--- The task ---
What lines of the data below hold the string "cooperation"? Copy each one.
[[ Data records open ]]
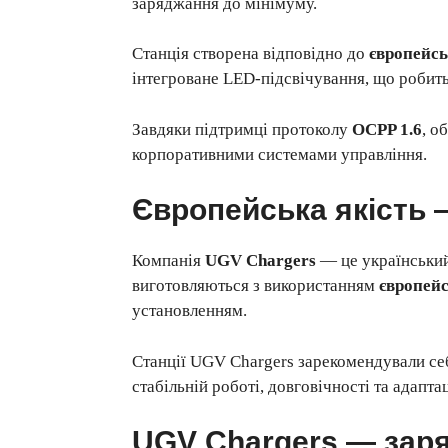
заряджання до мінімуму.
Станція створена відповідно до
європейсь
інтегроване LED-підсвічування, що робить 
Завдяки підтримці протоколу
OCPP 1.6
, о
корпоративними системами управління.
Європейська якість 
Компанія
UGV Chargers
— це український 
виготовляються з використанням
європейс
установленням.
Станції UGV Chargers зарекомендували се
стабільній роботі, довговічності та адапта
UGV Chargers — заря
[[ Data records closed ]]
[[ Data records open ]]
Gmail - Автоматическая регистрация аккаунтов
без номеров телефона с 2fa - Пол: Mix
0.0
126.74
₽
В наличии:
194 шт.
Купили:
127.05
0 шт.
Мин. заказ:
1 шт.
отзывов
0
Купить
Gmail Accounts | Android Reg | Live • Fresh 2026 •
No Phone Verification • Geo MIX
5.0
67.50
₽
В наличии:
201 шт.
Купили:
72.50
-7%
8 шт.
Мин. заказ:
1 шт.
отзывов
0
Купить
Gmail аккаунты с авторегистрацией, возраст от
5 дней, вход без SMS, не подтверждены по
[[ Data records closed ]]
[[ Data records open ]]
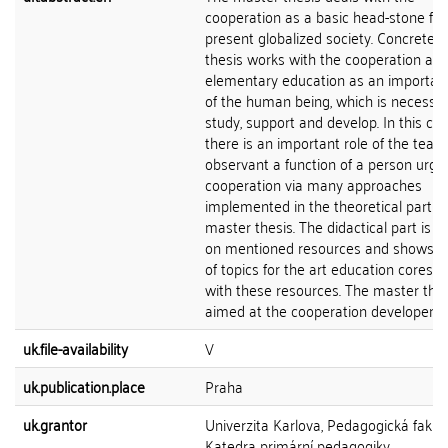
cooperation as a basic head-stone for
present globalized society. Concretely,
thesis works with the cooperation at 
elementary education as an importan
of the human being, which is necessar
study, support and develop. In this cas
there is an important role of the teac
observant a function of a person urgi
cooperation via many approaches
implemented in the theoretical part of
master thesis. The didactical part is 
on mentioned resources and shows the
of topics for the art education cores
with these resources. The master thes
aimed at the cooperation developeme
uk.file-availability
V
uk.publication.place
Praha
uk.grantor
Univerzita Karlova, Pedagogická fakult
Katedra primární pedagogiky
[[ Data records closed ]]
--- Written solution ---
cooperation as a basic head-stone for
thesis works with the cooperation at 
cooperation via many approaches
aimed at the cooperation developeme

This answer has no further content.